TRY IT :: All lines that hold the string "BECOOL" should be copied. Find them in the listing below.

SOURCE DATA ::
-----

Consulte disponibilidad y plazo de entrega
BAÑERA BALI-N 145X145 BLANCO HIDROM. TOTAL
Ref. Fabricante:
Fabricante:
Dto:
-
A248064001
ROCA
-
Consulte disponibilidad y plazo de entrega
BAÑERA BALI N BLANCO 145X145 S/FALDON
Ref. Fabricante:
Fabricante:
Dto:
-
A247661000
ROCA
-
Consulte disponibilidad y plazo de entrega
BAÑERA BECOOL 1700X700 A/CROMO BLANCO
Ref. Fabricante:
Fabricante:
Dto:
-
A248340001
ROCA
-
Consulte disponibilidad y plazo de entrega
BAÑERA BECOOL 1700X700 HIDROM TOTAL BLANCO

-----

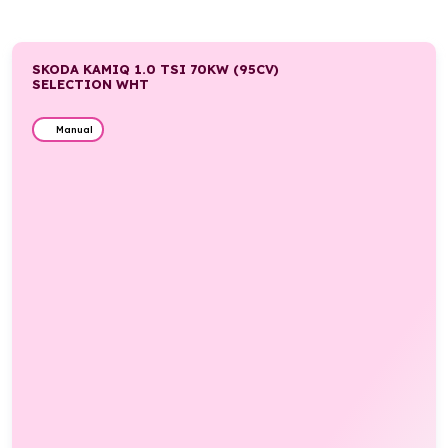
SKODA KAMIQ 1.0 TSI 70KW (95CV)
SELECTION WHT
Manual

-----

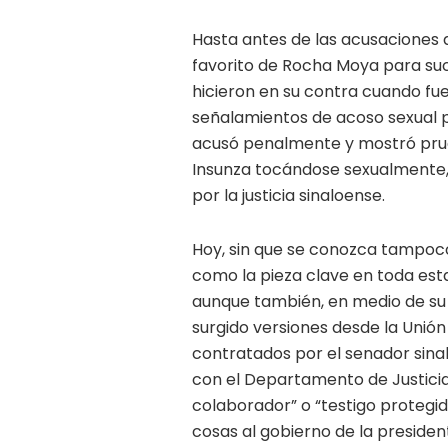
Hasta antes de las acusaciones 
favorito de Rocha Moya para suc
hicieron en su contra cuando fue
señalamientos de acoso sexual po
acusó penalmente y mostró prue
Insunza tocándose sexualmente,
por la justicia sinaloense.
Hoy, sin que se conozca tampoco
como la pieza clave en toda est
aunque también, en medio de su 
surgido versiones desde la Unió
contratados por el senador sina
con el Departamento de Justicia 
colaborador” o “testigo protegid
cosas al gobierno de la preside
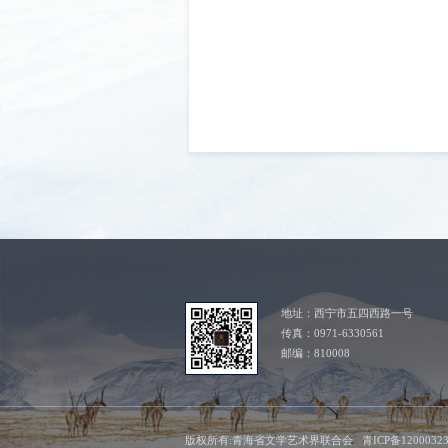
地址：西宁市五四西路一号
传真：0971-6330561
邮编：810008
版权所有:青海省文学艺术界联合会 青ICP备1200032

-----

ANSWER BOX ::
BAÑERA BECOOL 1700X700 A/CROMO BLANCO
BAÑERA BECOOL 1700X700 HIDROM TOTAL BLANCO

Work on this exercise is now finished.